Пока Лорел пыталась представить себе число, принесли пиццу. Ароматы чеснока и базилика напомнили ей, что с утра во рту у нее не было маковой росинки. Она набросилась на еду с аппетитом молодой галактики, чувствуя, что сроду не едала ничего вкуснее. Джерри спросил о ее работе, и Лорел с набитым ртом рассказала о документальном фильме и предстоящей постановке «Макбета».
– Пока
– Ты? Отпуск?
– Да.
Он покачал головой.
– Что случилось?
– Почему все меня об этом спрашивают?
– Потому что ты не берешь отпусков.
– Глупости.
Джерри поднял бровь.
– Шутишь? Впрочем, говорят, я тоже этим грешу.
– Нет, не шучу.
– Должен сказать, эмпирические доказательства расходятся с твоими утверждениями.
– Эмпирические доказательства? – хмыкнула Лорел. – Кто бы говорил! Ты хоть помнишь, когда последний раз был в отпуске?
– В июне восемьдесят пятого, в Бате, на свадьбе Макса Сирджея.
– Вот именно.
– А я и не утверждаю, что отличаюсь от тебя. Работа для нас все равно что семья, поэтому я и спрашиваю: что случилось?
Джерри вытер рот салфеткой и оперся спиной об угольно-черные кирпичи.

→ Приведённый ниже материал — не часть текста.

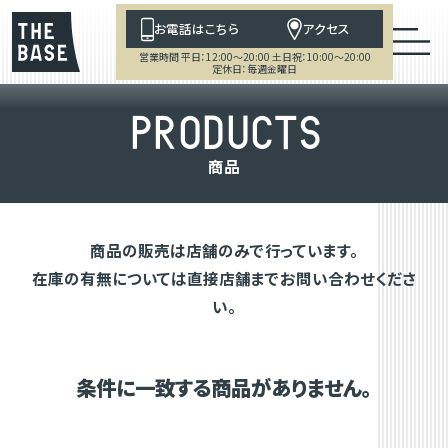
お電話はこちら
アクセス
営業時間 平日：12:00～20:00 土日祝：10:00～20:00
定休日：毎週金曜日
P
R
O
D
U
C
T
S
商
品
商品の販売は店舗のみで行っています。
在庫の有無については直接店舗までお問い合わせくださ
い。
条件に一致する商品がありません。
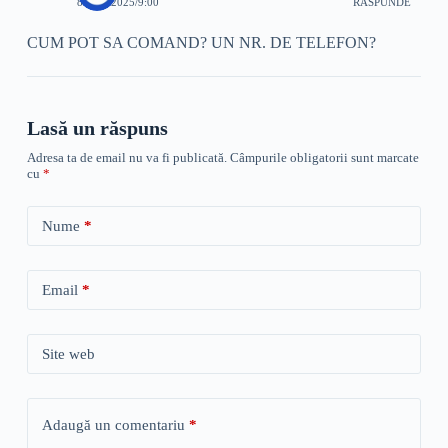
8 MAI 2025/9:00
RĂSPUNDE
CUM POT SA COMAND? UN NR. DE TELEFON?
Lasă un răspuns
Adresa ta de email nu va fi publicată.
Câmpurile obligatorii sunt marcate
cu
*
Nume
*
Email
*
Site web
Adaugă un comentariu
*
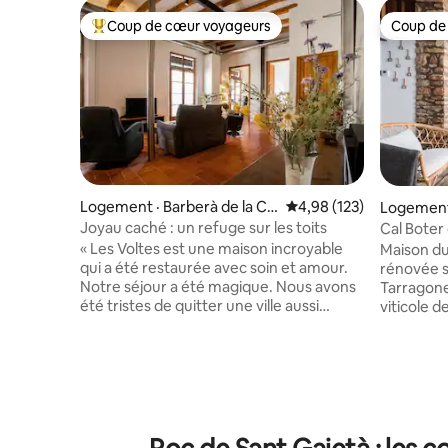
Coup de cœur voyageurs
Coup de
Coup de cœur voyageurs parmi les plus aimés
Coup de
Logement · Barberà de la Co
Note moyenne de 4,98 
4,98 (123)
Logement 
nca
Joyau caché : un refuge sur les toits
Cal Boter
rénovée
« Les Voltes est une maison incroyable
Maison du
qui a été restaurée avec soin et amour.
rénovée s
Notre séjour a été magique. Nous avons
Tarragone
été tristes de quitter une ville aussi
viticole 
incroyable et un appartement aussi
région vit
parfait. » - Rikki Les poutres en bois, les
seulement
sols en pierre et une fresque vieille de
l'endroit 
200 ans préservent le caractère et le
nombreuse
charme de notre maison. La rénovation
viticoles 
élégante ajoute des éléments modernes
transform
en gardant le confort des voyageurs à
maison co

– Аномальное решение взять отпуск, аномальное решение навестить младшего брата. Должен ли я предположить, что эти события связаны?
Лорел вздохнула.
– Глубокий вздох. Последнее доказательство. Что происходит, Лол?
Лорел нервно теребила салфетку. Сейчас или никогда.

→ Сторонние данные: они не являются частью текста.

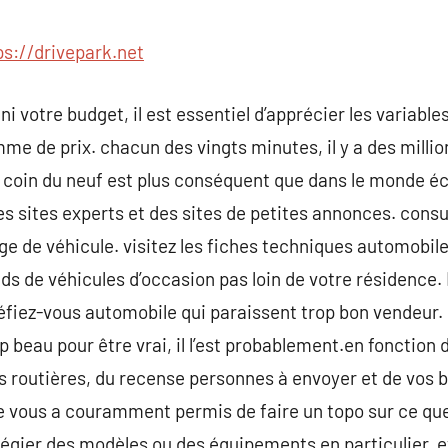
commentaire
ps://drivepark.net
ni votre budget, il est essentiel d’apprécier les variable
me de prix. chacun des vingts minutes, il y a des millio
coin du neuf est plus conséquent que dans le monde é
s sites experts et des sites de petites annonces. consul
ge de véhicule. visitez les fiches techniques automobile
ds de véhicules d’occasion pas loin de votre résidence.
fiez-vous automobile qui paraissent trop bon vendeur. 
beau pour être vrai, il l’est probablement.en fonction 
s routières, du recense personnes à envoyer et de vos be
e vous a couramment permis de faire un topo sur ce que
légier des modèles ou des équipements en particulier, et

– Помнишь то время, когда ты жил у меня в Лондоне? Перед поступлением в Кембридж?
Вместо ответа Джерри процитировал «Монти Пайтон и священный Грааль»:
– «Смотрите, кто пришел!»
– «И нечего ворчать, что кто-то кого-то убил», – улыбнулась Лорел. – Обожаю этот фильм.
Она перекатывала оливку по тарелке, пытаясь найти нужные слова. Однако нужные слова не приходили. Придется рубить сплеча.

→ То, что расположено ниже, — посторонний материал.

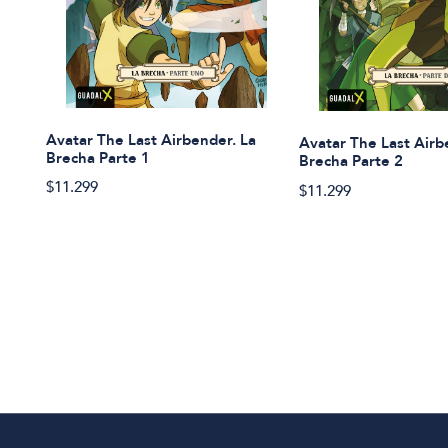
Avatar The Last Airbender. La
Avatar The Last Airb
Brecha Parte 1
Brecha Parte 2
$11.299
$11.299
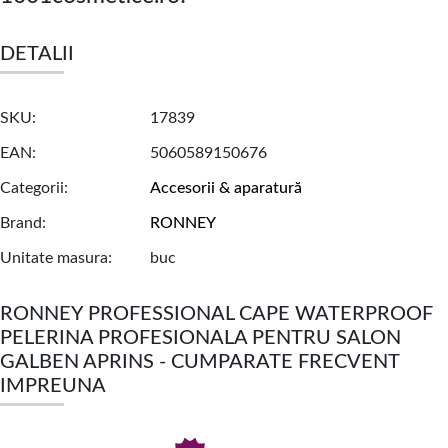
DETALII
SKU
17839
EAN
5060589150676
Categorii
Accesorii & aparatură
Brand
RONNEY
Unitate masura
buc
RONNEY PROFESSIONAL CAPE WATERPROOF
PELERINA PROFESIONALA PENTRU SALON
GALBEN APRINS - CUMPARATE FRECVENT
IMPREUNA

– Помнишь, ты спросил меня кое о чем, той ночью, на крыше? Не случалось ли у нас в доме какого-нибудь насилия, когда мы были детьми?
– Помню.
– Правда?
Джерри коротко кивнул.
– А ты помнишь, что я ответила?
– Что ничего такого не случалось.
– Я солгала. – Лорел не стала добавлять, что поступила так ради его блага. Теперь это не имело значения. Она не собиралась оправдываться; она солгала и готова ответить не только за то, что утаила правду от Джерри, но и за то, что сказала тогда полиции.
– А я знал, – заметил Джерри, доедая пиццу.
Лорел моргнула.
– Что? Как?
– Ты на меня не смотрела, назвала меня Джи, чего никогда не делала… – Джерри беспечно пожал плечами. – Может, ты и величайшая британская актриса, но меня тебе не перехитрить.
– А еще говорят о твоей рассеянности!
– Кто говорит? Ужас какой. Я этого не переживу!
Они улыбнулись друг другу, однако разговор не клеился. Затем Джерри спросил:
– Ты готова рассказать мне сейчас, Лол?
– Готова. А ты готов услышать?
– Готов.
Лорел кивнула.
– Что ж, тогда слушай.
Она рассказала все: про девушку, затаившуюся среди ветвей далеким летним полднем шестьдесят первого года, про незнакомца на садовой дорожке, про ребенка на руках у матери.